[About this exercise]
Your answer must be the data repeated exactly, with no pictures in it.

[Records for the task]
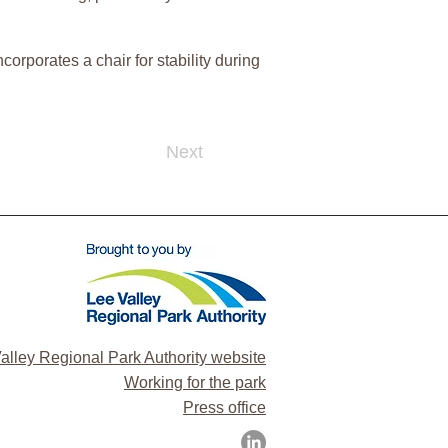
orporates a chair for stability during
Next
alley Regional Park Authority website
Working for the park
Press office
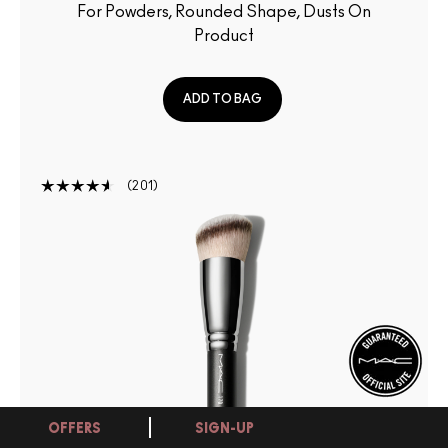
For Powders, Rounded Shape, Dusts On
Product
ADD TO BAG
201
OFFERS
SIGN-UP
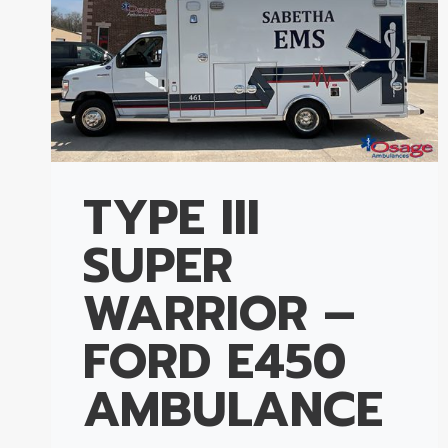
TYPE III
SUPER
WARRIOR –
FORD E450
AMBULANCE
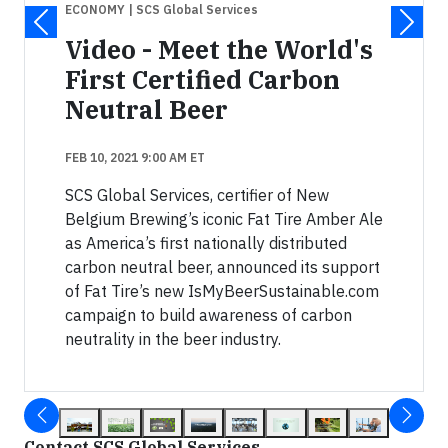
ECONOMY
| SCS Global Services
Video - Meet the World's
First Certified Carbon
Neutral Beer
FEB 10, 2021 9:00 AM ET
SCS Global Services, certifier of New
Belgium Brewing’s iconic Fat Tire Amber Ale
as America’s first nationally distributed
carbon neutral beer, announced its support
of Fat Tire’s new IsMyBeerSustainable.com
campaign to build awareness of carbon
neutrality in the beer industry.
Contact SCS Global Services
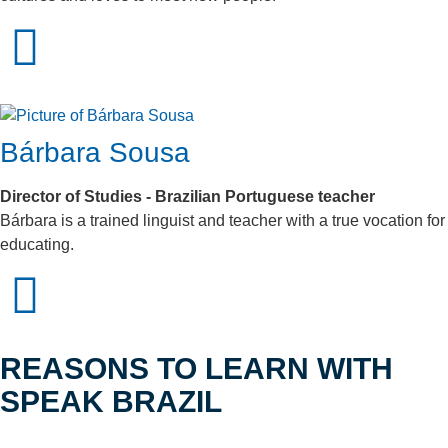
Bárbara Sousa
Director of Studies - Brazilian Portuguese teacher
Bárbara is a trained linguist and teacher with a true vocation for
educating.
REASONS TO LEARN WITH
SPEAK BRAZIL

[Answer for the task]
orporates a chair for stability during
Next
alley Regional Park Authority website
Working for the park
Press office
For Powders, Rounded Shape, Dusts On
Product
ADD TO BAG
201
OFFERS
SIGN-UP
TYPE III
SUPER
WARRIOR –
FORD E450
AMBULANCE
ECONOMY
| SCS Global Services
Video - Meet the World's
First Certified Carbon
Neutral Beer
FEB 10, 2021 9:00 AM ET
SCS Global Services, certifier of New
Belgium Brewing’s iconic Fat Tire Amber Ale
as America’s first nationally distributed
carbon neutral beer, announced its support
of Fat Tire’s new IsMyBeerSustainable.com
campaign to build awareness of carbon
neutrality in the beer industry.
Contact SCS Global Services
Bárbara Sousa
Director of Studies - Brazilian Portuguese teacher
Bárbara is a trained linguist and teacher with a true vocation for
educating.
REASONS TO LEARN WITH
SPEAK BRAZIL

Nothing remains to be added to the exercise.